In a recent decision of the English High Court, the Court considered the important question of the extent to which banks involved in a workout were under an obligation to disclose to each other information that was material to the other’s decision-taking. In the case National Westminster Bank PLC v Rabobank Nederland  EWHC 1056 (Comm) Colman J concluded that, although it was good practice for banks involved in a workout to disclose to each other information which they considered material, there was no legal obligation to do so. Moreover, the test of what was “material” was subjective.
Rabobank and NatWest each agreed to provide Yorkshire Food Group plc (“YFG”) with an unsecured credit facility of US$50m thereby providing a total facility of US$100m. The business of YFG was largely based in the US and was concerned with the sale and processing of dried fruit and nuts. YFG’s financial position deteriorated and Rabobank and NatWest put the company into workout in order to try and minimise losses. Subsequently NatWest’s debt in YFG was assigned to a subsidiary of Rabobank at a discount of £11.3m under a transfer agreement (“the Transfer Agreement”). Under the terms of the Transfer Agreement, Rabobank agreed to release NatWest and not to bring any claim against it in its capacity as agent under the credit facility.
Rabobank and its subsidiary subsequently brought proceedings against NatWest in the US alleging, among other things, breach of fiduciary duty by NatWest as agent for Rabobank. The US proceedings were subsequently dismissed and NatWest commenced proceedings in the English High Court against Rabobank claiming an indemnity for breach of the Transfer Agreement in respect of the costs totalling £5.5m which it had incurred in defending the US proceedings.
In its defence and counterclaim Rabobank alleged that it was entitled to rescind the Transfer Agreement and claim damages because of misrepresentations made by NatWest during the workout. These misrepresentations were alleged to stem from the fact that, at the time NatWest entered into the credit facility up until the Transfer Agreement, NatWest had made substantial personal loans to the directors of YFG secured on their shareholdings in the company; at the time of the workout these loans were overdue or in default. Rabobank maintained that these facts were material and should have been disclosed by NatWest on the basis that it was common practice between banks involved in a workout to disclose to each other all known facts that were material to the other’s decision-taking in the course of the workout.
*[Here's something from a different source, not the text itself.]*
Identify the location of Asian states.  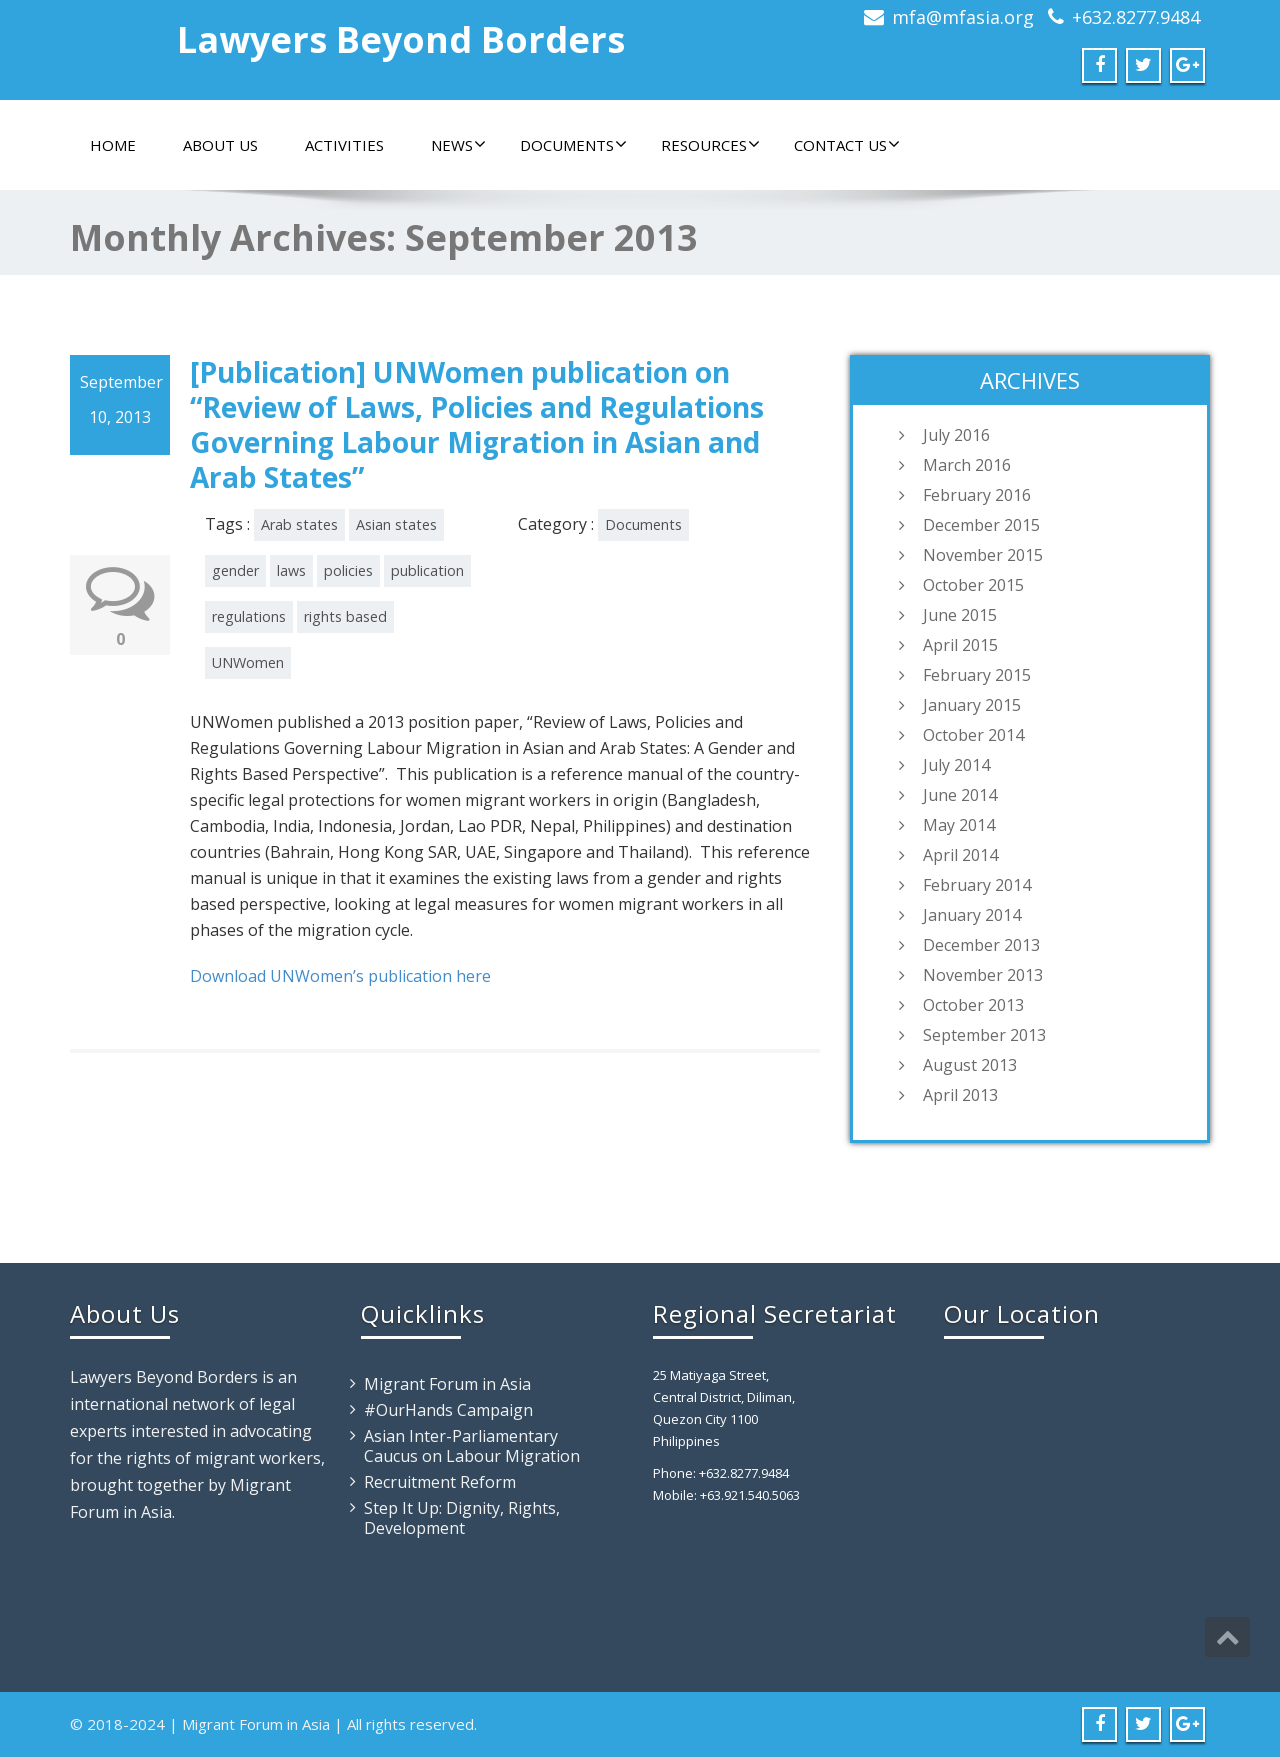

The failure to do so effectively constituted a representation that no such facts existed.
Rabobank maintained that, if it had known of the directors’ indebtedness, it would not have entered into the Transfer Agreement.
Rabobank’s counterclaim was dismissed for a variety of reasons, including that it had failed to make good its case on misrepresentation, whilst NatWest’s claim for damages based on breach of the Transfer Agreement succeeded. What is of particular interest in Colman J’s lengthy judgment (running to approximately 150 pages) are the conclusions that he reaches concerning market practice with regard to the disclosure of information between banks involved in workout situations. These can be summarised as follows:
- At the relevant time (the mid 1990s) it was good practice for workout banks to disclose information known to them which related to the debtor corporation which had been obtained for the purpose of the workout. However, in the absence of an express contractual framework, the banks recognised no legal duty to adhere to that practice or to exercise reasonable care to do so.
- Banks gave effect to that practice by disclosing those facts which each considered to be material to the decisions that a co-workout bank would need to take in the course of the workout. What was material was not to be determined objectively; rather it was to be left to the judgment of the workout banker in possession of the information.
- Although a workout bank was entitled to assume that relevant information known to another co-workout bank would probably (but not necessarily) be disclosed to it, it was up to each bank to make its own enquiries and conduct its own due diligence in relation to the debtor corporation. This was because it was not entitled to assume that all relevant information would be disclosed to it.
In addition to the Judge’s analysis of market practice, the case emphasises a number of practical points of importance. Where a party wishes to obtain comfort with regard to particular facts before entering into an agreement, it is highly desirable to obtain express contractual representations. Without representations being clearly documented a party in the position of Rabobank will face many difficulties, in particular:
- The difficulty of trying to establish a relevant market practice;
- The evidential difficulties of establishing what was said in previous conversations between the parties. In this case, some of the events relied on by Rabobank had taken place 10 years before the case came to trial and, not surprisingly, the witnesses had difficulty in recalling what had been said.
- In the absence of express representations, a party will have little choice but to rely on implied representations. Implied representations will always be more difficult to establish than express terms and will be less persuasive to the court, particularly in a case involving sophisticated parties with legal representation.
- The case is a useful reminder that arguments based on good faith will almost certainly fail. Rabobank argued that the parties had agreed to negotiate in good faith and that NatWest had breached this agreement by failing to disclose material information. However, as the Judge found, any such “good faith” agreement would be unenforceable for lack of certainty on the basis of the House of Lords decision in Walford v Miles  AC 128.
The case also emphasises the importance of obtaining the services of a well qualified expert. It is clear that NatWest’s arguments found favour with the Judge not least because he preferred the evidence of its banking expert on market practice.